Las 2 Orillas / Por: Mario Alejandro Valencia
La semana pasada la Corte Constitucional declaró exequible el Tratado de Libre Comercio (TLC) con Corea del Sur. En su fallo exigió al presidente de la República una declaración interpretativa sobre la salvaguardia por un año a la posibilidad de poner límites a las transferencias de capitales, la cual está en todos los otros acuerdos, pero esto no impide que el TLC se pueda implementar.
El TLC con Corea se suma al listado de acuerdos lesivos. El Gobierno Nacional escogió el camino de abandonar a la producción nacional a su suerte, promoviendo la importación masiva de alimentos y mercancías. Como resultado, Colombia está padeciendo las dos enfermedades más graves de la economía, descubiertas en la década de 1970: i. estanflación, altas cifras de inflación acompañadas de ralentización en el crecimiento y aumento del desempleo. ii. Déficit gemelos, en al ámbito fiscal y en el comercial. Después del derroche de mermelada las arcas quedaron raspadas y los malos negocios conllevaron al peor desfalco comercial en la historia del país.

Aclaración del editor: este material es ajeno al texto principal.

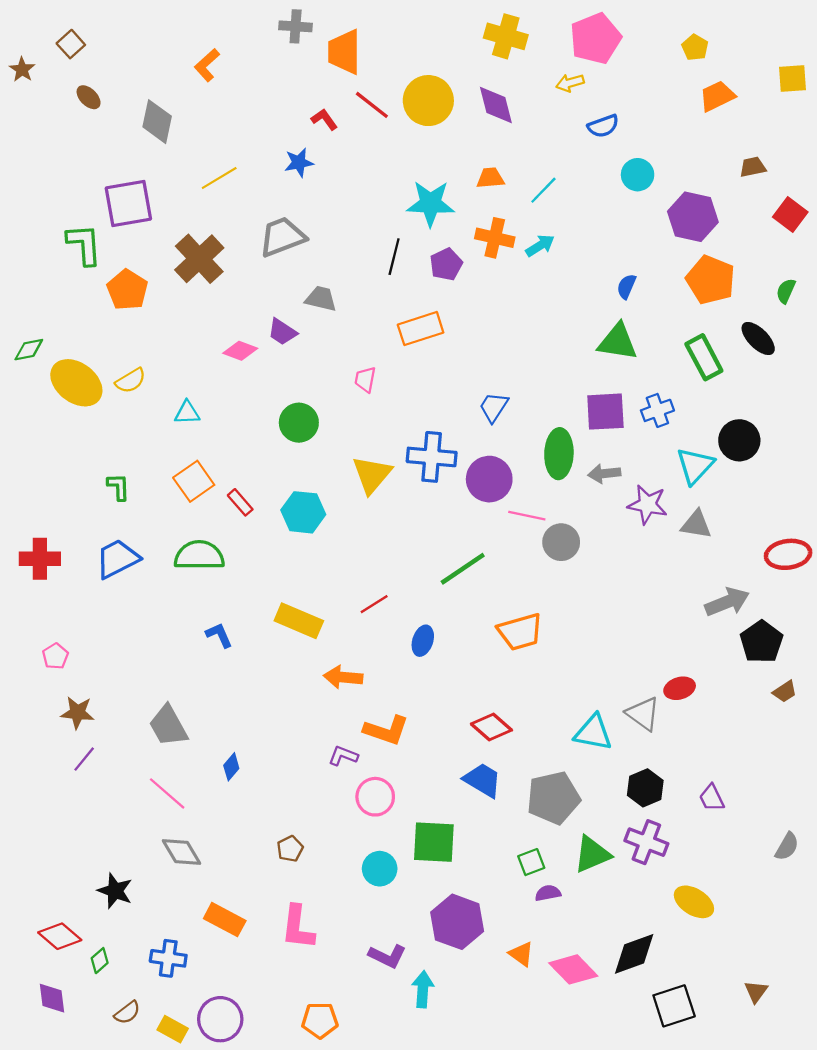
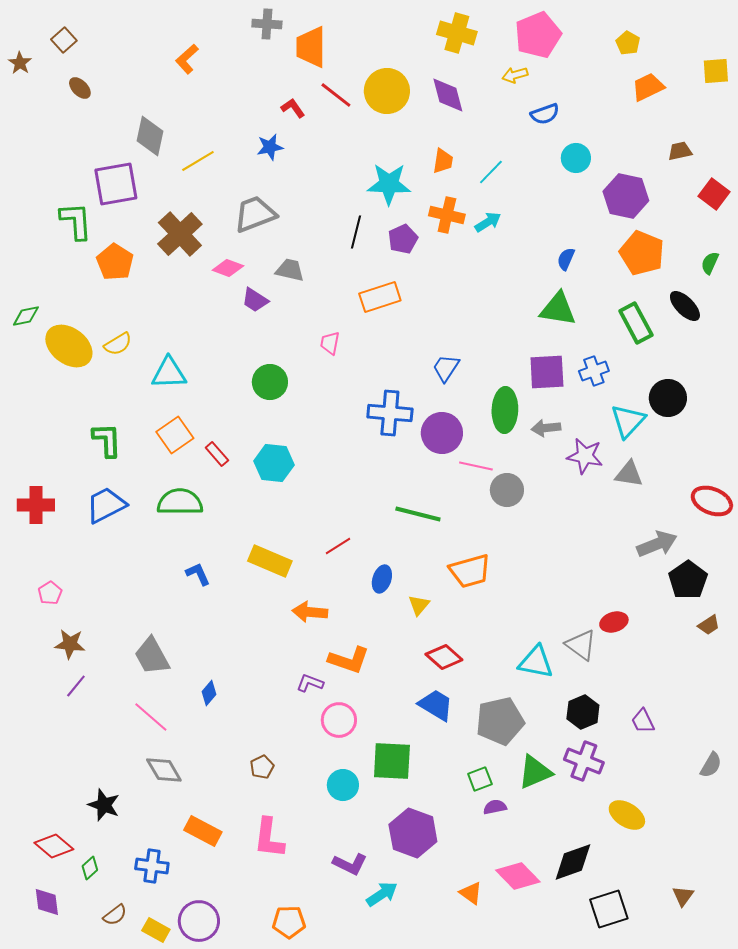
gray diamond: (157, 122) -> (150, 136), moved
orange trapezoid: (490, 178) -> (443, 161), turned 104
pink diamond: (240, 351) -> (228, 268), moved
cyan triangle: (187, 413) -> (169, 373), size x1.5
yellow triangle: (372, 475) -> (419, 605), moved, size x0.6
green L-shape: (118, 487) -> (107, 440), size x1.4
red ellipse: (788, 554) -> (712, 501), turned 30
green line: (463, 569) -> (418, 514), turned 48
orange triangle: (521, 954) -> (471, 893), moved
cyan arrow: (423, 989) -> (382, 894), turned 52

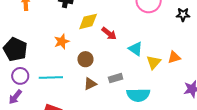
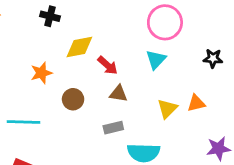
black star: (183, 15) -> (213, 58), moved
cyan triangle: (136, 49) -> (156, 59), moved, turned 35
brown triangle: (90, 84) -> (119, 94), moved, turned 32

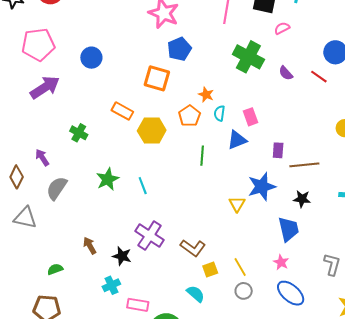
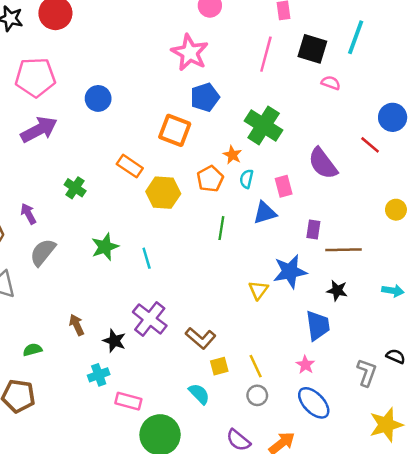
pink semicircle: (282, 28) -> (331, 83), turned 42
green cross: (248, 57) -> (264, 125), moved
purple semicircle: (286, 73) -> (323, 163), moved, size x1.8

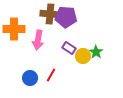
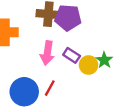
pink arrow: (38, 40) -> (47, 53), moved
blue circle: (30, 78) -> (24, 92), size x1.5

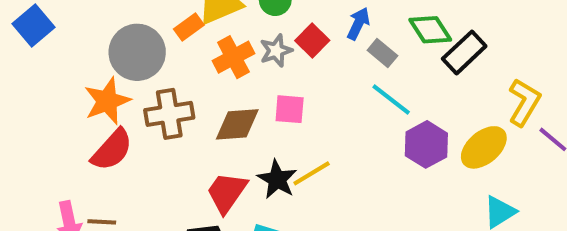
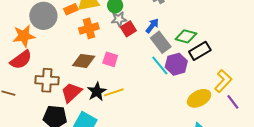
green diamond: (430, 30) -> (186, 36), turned -55
gray star: (276, 51) -> (119, 19), moved
gray rectangle: (382, 53) -> (161, 42), size x1.5
brown cross: (169, 114) -> (47, 80), moved
purple hexagon: (426, 144) -> (176, 64), moved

El TLC con Corea somete a los productores
a una competencia desleal que los arruinará,
siendo este acuerdo —en la práctica— un mecanismo expropiatorio
Es lamentable que la Corte, encargada de proteger la Constitución, haya pasado por alto los gravísimos hechos violatorios a la carta política, como impedir la libre competencia, atacar el derecho a la prosperidad, al trabajo y a la propiedad privada. El TLC con Corea somete a los productores a una competencia desleal que los arruinará, siendo este acuerdo —en la práctica— un mecanismo expropiatorio. Para colmo, en una clara violación a la soberanía, los TLC permiten que multinacionales puedan demandar al Estado por decisiones que afectan sus expectativas de ganancia, como por ejemplo reversar la licencia ambiental para dañar a caño Cristales.
Es importante insistir que la anterior no es una discusión estrictamente académica. Menos es una confrontación de opiniones en donde todos pueden tener algo de razón. La realidad demostró que los defensores de los TLC se equivocaron, provocando un costo económico y social enorme. Por eso la única posibilidad de frenar este modelo es impidiendo democráticamente que ellos sigan gobernando.